Plants and Animals

Fossilized Egg inside an Egg Is a First for Dinosaurs and Reptiles

Fossilized Egg inside an Egg Is a First for Dinosaurs and Reptiles

Ovum-in-ovo, or an egg inside an egg, is a phenomenon that occasionally occurs in birds such as chickens, whose specialized uteruses are more susceptible to the magic trick than those of reptiles. Researchers have discovered a fossilized egg within a fossilized egg, a really eggceptional find for dinosaurs – and, indeed, reptiles in general. The ovum-in-ovo was discovered in a titanosaurid dinosaur, offering information on their oviduct shape, which was likely more comparable to that of birds that are well-adapted to lay eggs in sequential order. This might imply that, like its present counterparts, this group of sauropod dinosaurs was capable of laying egg after egg.

The “unique and remarkable find” is described in a research published in the journal Scientific Reports and originates from the Upper Cretaceous Lameta Formation in Madhya Pradesh, western Central India. The egg was discovered near Padlya hamlet in Dinosaur Fossils National Park Bagh, where researchers discovered 52 titanosaur sauropod nests. Our egg-in-egg superstar was discovered to have two layers of shell in one of the sauropod dinosaur nests, which had ten eggs. The relevance of this ovum-in-ovo is what it reveals about these dinosaurs’ reproductive strategy and the anatomy of the organs involved.

Sea turtles, for example, lay their eggs in a single swoop from a generalized uterus, laying hundreds of eggs in one sitting. Birds, on the other hand, have a unique uterus that lays one egg before moving on to the next, which is thought to be linked to the creation of these malformed double eggs. Crocodiles have segmented uteruses similar to birds’, but they still employ the reptile way of producing and releasing all the eggs at once. So, what can we learn about sauropods from our petrified ovum-in-ovo?

“The finding of an ovum-in-ovo egg in a titanosaurid dinosaur nest implies that their oviduct anatomy was comparable to that of birds, implying that sequential egg laying was possible in this group of sauropod dinosaurs,” the researchers concluded. “This new discovery shows that ovum-in-ovo disease is not exclusive to birds, and sauropods have reproductive behavior that is remarkably comparable to other archosaurs.”

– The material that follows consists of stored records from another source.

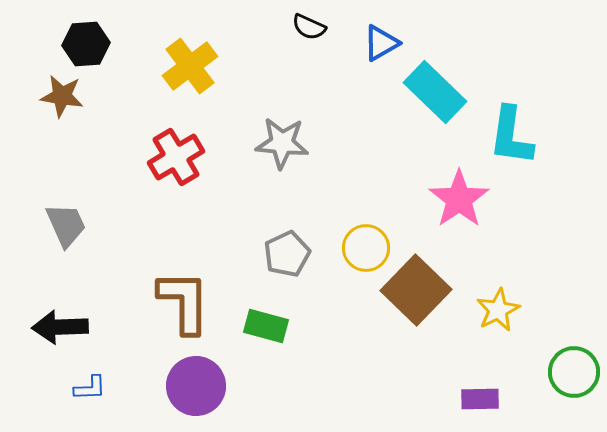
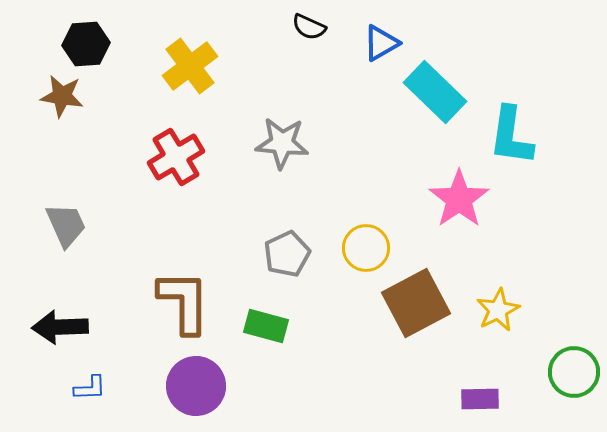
brown square: moved 13 px down; rotated 18 degrees clockwise
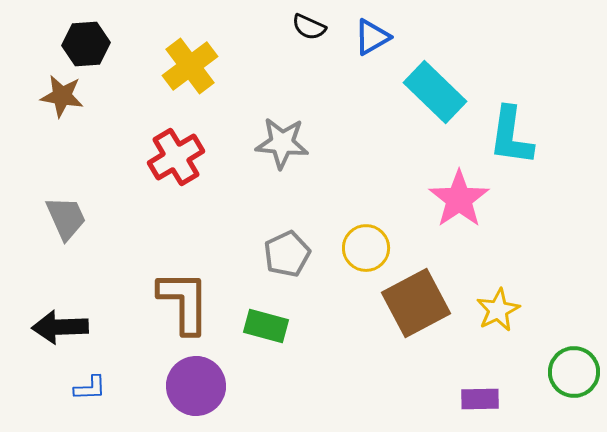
blue triangle: moved 9 px left, 6 px up
gray trapezoid: moved 7 px up
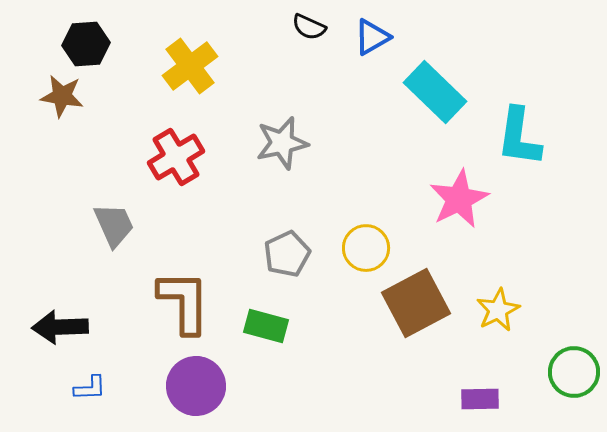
cyan L-shape: moved 8 px right, 1 px down
gray star: rotated 18 degrees counterclockwise
pink star: rotated 8 degrees clockwise
gray trapezoid: moved 48 px right, 7 px down
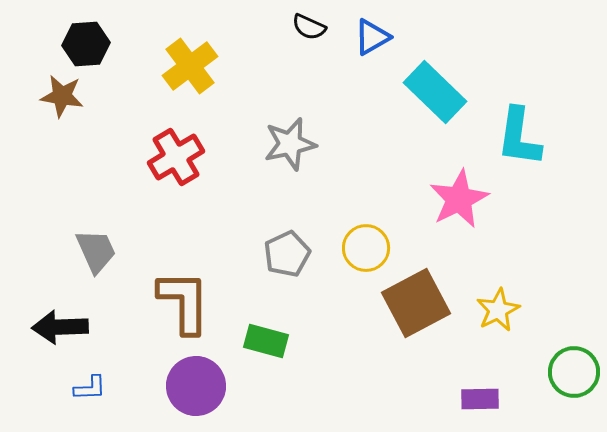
gray star: moved 8 px right, 1 px down
gray trapezoid: moved 18 px left, 26 px down
green rectangle: moved 15 px down
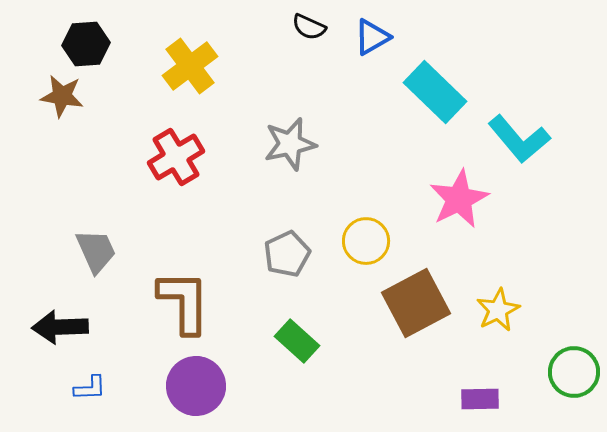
cyan L-shape: moved 2 px down; rotated 48 degrees counterclockwise
yellow circle: moved 7 px up
green rectangle: moved 31 px right; rotated 27 degrees clockwise
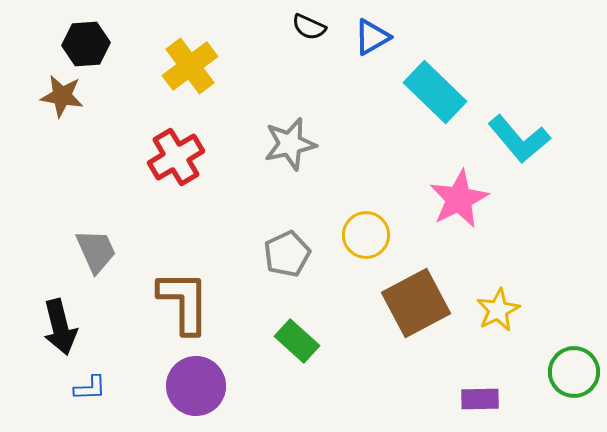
yellow circle: moved 6 px up
black arrow: rotated 102 degrees counterclockwise
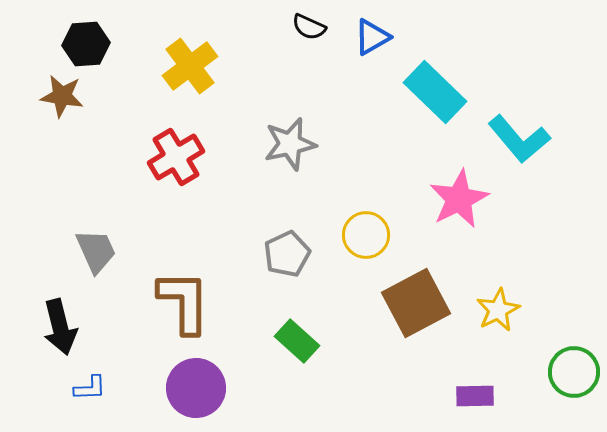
purple circle: moved 2 px down
purple rectangle: moved 5 px left, 3 px up
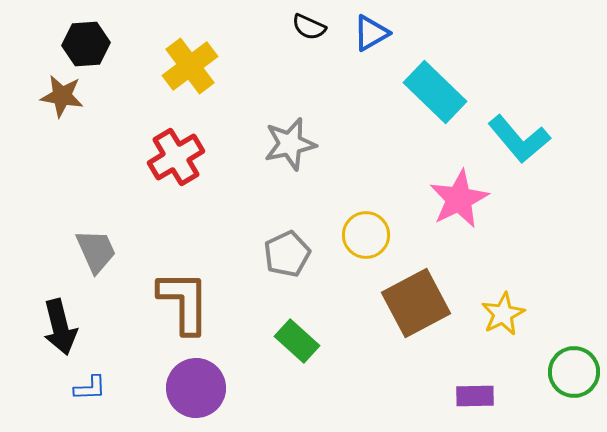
blue triangle: moved 1 px left, 4 px up
yellow star: moved 5 px right, 4 px down
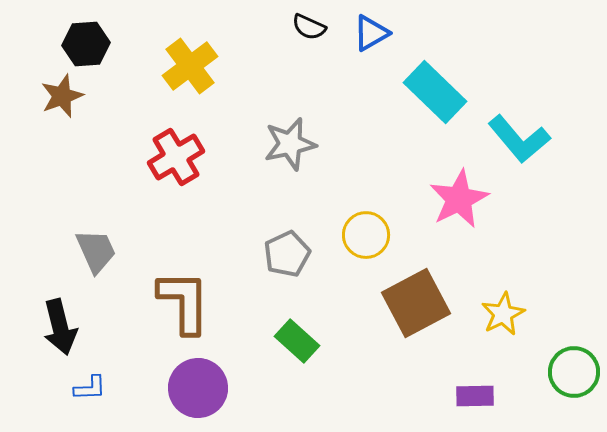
brown star: rotated 30 degrees counterclockwise
purple circle: moved 2 px right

While the scientists recommend more investigation before drawing definite conclusions, the unexpected egg-in-egg finding shows that this oological peculiarity is not exclusive to birds. It also shows that sauropods shared more in common with birds and crocodiles than with non-archosaurian reptiles, making it a world-first find as well as a gold nugget for evolutionary biology. The researchers noted, “The current discovery of an ovum-in-ovo pathological egg in a titanosaurid dinosaur nest is the first of its type in dinosaurs and confirms its existence in reptiles as well.”